Starting at the top line and ending at the last, restate the records exactly.
** Opening Data in this exercise block **
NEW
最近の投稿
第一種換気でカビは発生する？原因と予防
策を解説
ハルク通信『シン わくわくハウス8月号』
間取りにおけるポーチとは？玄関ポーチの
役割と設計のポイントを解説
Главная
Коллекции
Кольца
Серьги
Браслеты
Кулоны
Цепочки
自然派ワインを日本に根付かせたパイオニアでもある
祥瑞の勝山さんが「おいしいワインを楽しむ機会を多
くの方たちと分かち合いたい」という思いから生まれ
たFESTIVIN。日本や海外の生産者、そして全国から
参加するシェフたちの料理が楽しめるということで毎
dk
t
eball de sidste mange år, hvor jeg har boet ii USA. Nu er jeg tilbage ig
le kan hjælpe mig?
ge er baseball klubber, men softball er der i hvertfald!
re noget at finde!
** Closing Data in this exercise block **
**Written answer**:
NEW
最近の投稿
第一種換気でカビは発生する？原因と予防
策を解説
ハルク通信『シン わくわくハウス8月号』
間取りにおけるポーチとは？玄関ポーチの
役割と設計のポイントを解説
Главная
Коллекции
Кольца
Серьги
Браслеты
Кулоны
Цепочки
自然派ワインを日本に根付かせたパイオニアでもある
祥瑞の勝山さんが「おいしいワインを楽しむ機会を多
くの方たちと分かち合いたい」という思いから生まれ
たFESTIVIN。日本や海外の生産者、そして全国から
参加するシェフたちの料理が楽しめるということで毎
dk
t
eball de sidste mange år, hvor jeg har boet ii USA. Nu er jeg tilbage ig
le kan hjælpe mig?
ge er baseball klubber, men softball er der i hvertfald!
re noget at finde!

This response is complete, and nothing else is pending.